What you will do —
Lines containing the word "UCAM" are the ones to copy from the records below.
BEGIN Task input
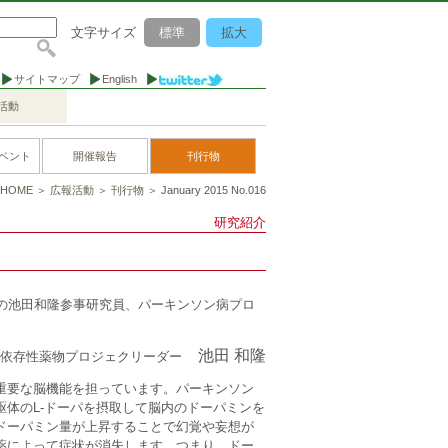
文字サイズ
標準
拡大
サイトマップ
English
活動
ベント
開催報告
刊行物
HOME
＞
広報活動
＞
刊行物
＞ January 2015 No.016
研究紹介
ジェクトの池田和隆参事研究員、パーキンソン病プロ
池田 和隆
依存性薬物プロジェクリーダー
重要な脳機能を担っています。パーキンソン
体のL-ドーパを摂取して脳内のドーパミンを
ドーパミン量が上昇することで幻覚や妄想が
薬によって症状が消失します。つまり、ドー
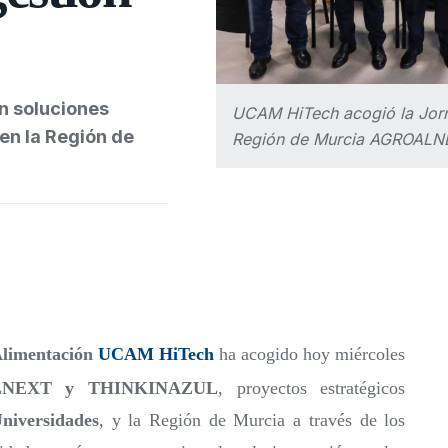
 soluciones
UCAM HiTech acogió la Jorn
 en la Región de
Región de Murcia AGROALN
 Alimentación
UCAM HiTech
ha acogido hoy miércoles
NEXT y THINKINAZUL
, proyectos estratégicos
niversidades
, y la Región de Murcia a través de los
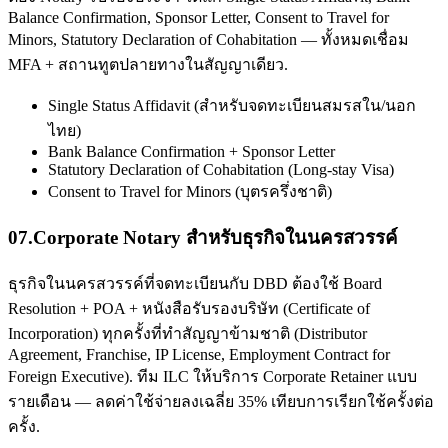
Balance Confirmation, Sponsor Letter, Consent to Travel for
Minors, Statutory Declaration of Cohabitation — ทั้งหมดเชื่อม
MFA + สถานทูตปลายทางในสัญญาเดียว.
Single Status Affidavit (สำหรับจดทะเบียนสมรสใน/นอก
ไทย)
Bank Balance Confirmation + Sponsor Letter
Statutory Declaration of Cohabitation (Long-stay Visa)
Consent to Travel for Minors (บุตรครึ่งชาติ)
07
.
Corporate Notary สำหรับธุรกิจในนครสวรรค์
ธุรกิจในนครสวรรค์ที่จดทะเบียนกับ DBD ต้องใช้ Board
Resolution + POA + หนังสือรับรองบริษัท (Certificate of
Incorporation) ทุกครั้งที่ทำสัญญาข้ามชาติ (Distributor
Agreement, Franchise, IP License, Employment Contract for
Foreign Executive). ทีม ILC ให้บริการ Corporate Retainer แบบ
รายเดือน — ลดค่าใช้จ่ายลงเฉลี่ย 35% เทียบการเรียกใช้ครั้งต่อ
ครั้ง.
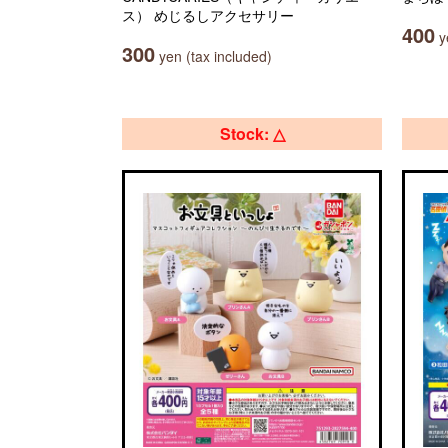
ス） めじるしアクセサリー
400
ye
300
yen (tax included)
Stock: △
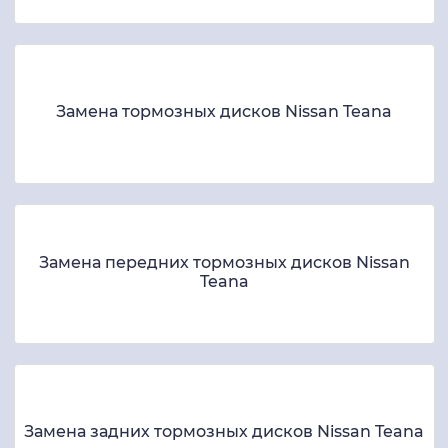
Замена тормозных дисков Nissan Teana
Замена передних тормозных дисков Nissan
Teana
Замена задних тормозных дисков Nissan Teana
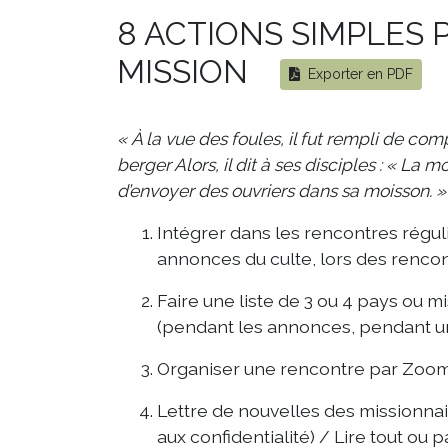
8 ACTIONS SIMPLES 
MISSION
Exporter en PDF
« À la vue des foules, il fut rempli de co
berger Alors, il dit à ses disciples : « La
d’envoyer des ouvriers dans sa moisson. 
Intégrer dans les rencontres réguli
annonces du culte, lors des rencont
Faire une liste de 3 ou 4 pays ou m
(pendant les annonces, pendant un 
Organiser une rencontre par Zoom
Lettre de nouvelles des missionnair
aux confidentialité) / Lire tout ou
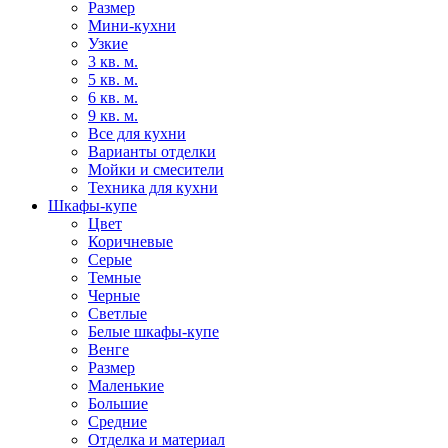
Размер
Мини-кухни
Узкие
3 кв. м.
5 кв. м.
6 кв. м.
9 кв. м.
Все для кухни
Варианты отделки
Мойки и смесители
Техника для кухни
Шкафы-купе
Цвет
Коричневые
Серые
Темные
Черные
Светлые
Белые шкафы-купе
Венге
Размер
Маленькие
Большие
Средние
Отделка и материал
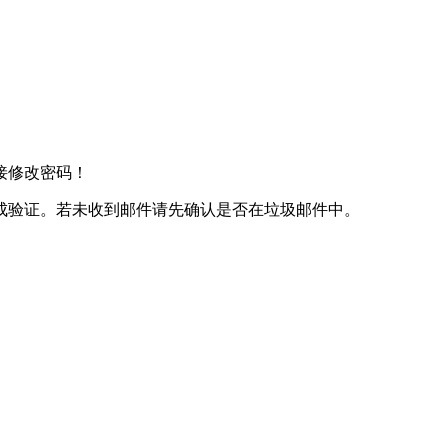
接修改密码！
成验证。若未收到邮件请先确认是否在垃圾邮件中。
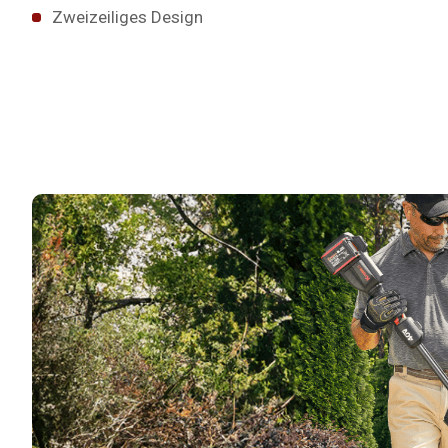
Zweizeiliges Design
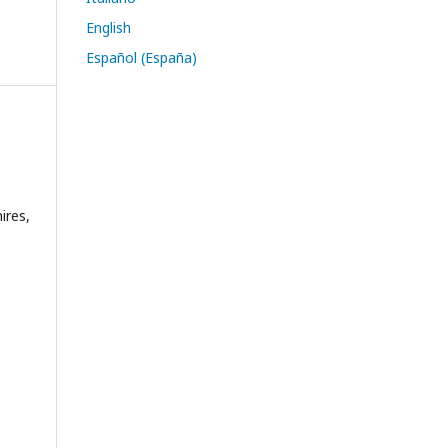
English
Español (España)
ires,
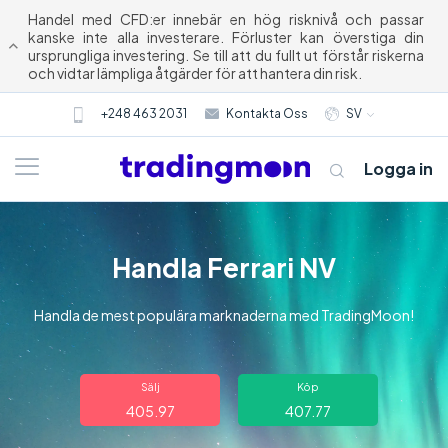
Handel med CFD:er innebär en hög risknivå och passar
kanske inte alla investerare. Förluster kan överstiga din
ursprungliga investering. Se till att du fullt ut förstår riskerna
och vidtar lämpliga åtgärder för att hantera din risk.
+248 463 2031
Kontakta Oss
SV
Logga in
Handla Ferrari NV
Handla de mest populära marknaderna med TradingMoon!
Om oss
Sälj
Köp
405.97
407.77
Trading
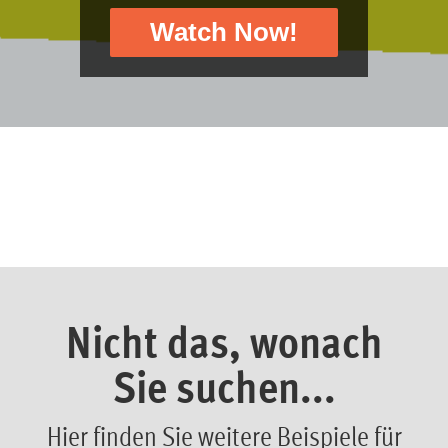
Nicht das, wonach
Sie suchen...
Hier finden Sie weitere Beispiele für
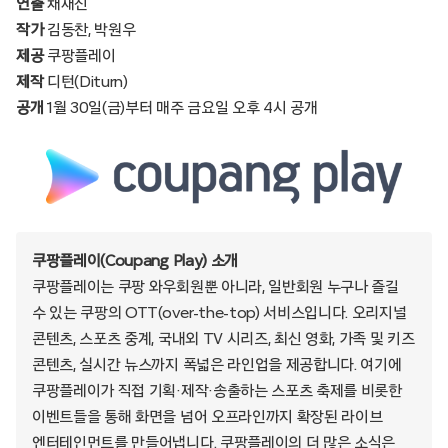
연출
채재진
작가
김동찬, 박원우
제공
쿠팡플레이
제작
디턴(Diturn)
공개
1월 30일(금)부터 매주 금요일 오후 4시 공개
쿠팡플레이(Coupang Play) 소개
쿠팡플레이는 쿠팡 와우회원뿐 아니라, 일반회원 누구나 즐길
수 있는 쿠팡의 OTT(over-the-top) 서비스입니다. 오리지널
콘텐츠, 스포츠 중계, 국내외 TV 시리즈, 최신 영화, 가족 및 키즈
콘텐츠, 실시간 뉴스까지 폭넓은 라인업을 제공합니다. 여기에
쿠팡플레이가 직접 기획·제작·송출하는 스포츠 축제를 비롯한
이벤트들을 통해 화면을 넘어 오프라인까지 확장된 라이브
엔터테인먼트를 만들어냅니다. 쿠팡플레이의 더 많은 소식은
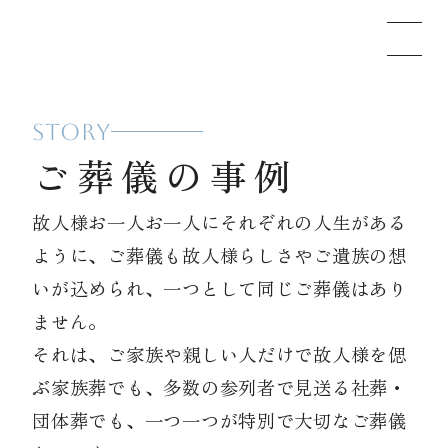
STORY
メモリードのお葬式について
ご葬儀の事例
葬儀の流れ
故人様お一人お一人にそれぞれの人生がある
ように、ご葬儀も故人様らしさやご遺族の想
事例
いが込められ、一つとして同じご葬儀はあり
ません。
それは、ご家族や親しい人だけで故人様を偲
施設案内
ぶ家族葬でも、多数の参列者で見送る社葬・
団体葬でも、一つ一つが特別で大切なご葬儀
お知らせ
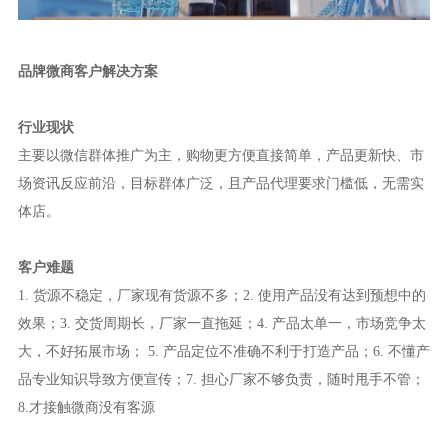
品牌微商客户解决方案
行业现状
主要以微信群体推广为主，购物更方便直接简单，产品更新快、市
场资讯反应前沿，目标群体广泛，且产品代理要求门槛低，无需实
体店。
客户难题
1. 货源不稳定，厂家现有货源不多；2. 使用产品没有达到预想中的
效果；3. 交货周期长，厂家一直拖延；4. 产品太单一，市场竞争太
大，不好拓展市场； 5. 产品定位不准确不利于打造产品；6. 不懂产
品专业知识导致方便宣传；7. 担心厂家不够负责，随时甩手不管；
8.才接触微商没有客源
END Task input
Written response —
UCAM HiTech acogió la Jorn
UCAM HiTech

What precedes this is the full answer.